Nello specifico, la Corte di Appello ha ritenuto che il G. avesse diritto a tali differenze, sebbene il suo rapporto con l’Istituto fosse cessato (per assunzione da parte della ASL Roma C) il 31 agosto 2006 e, quindi, prima del rinnovo contrattuale, e ciò sulla base del principio, per il quale, ove contenga clausole migliorative a efficacia retroattiva, il ccnl è applicabile indistintamente a tutto il personale in servizio nel periodo di riferimento, anche se non più in organico alla data dì sottoscrizione del nuovo contratto; né poteva ritenersi che il ccnl 14 giugno 2007 avesse inteso escludere tale personale dal proprio campo di applicabilità, non rinvenendosi elementi in tal senso e comunque avendo il ccnl previsto la computabilità degli aumenti retributivi per gli anni 2002-2005 ai fini della determinazione del trattamento di quiescenza dei dirigenti medici cessati dal servizio, vale a dire in fattispecie comparabile a quella dedotta in giudizio.
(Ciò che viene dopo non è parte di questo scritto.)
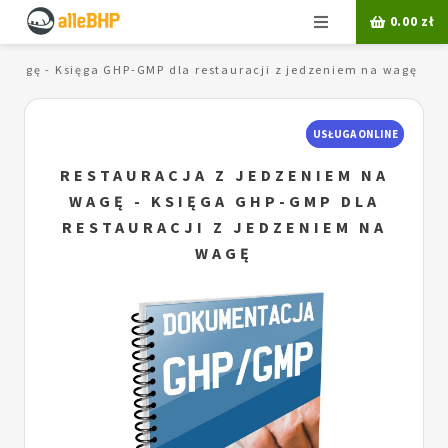
Menu
0.00
zł
 wagę - Księga GHP-GMP dla restauracji z jedzeniem na wagę
USŁUGA ONLINE
RESTAURACJA Z JEDZENIEM NA
WAGĘ - KSIĘGA GHP-GMP DLA
RESTAURACJI Z JEDZENIEM NA
WAGĘ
L’Istituto aveva censurato l’interpretazione del ccnl 14 giugno 2007 offerta nella sentenza di appello, sostenendo che la Corte territoriale non aveva considerato che l’estensione al personale non più in servizio della disposizione retroattiva avente ad oggetto incrementi stipendiali per il quadriennio 2002-2005 doveva risultare espressamente dal testo del contratto e che, in difetto di una tale indicazione, l’estensione non poteva operare in via interpretativa.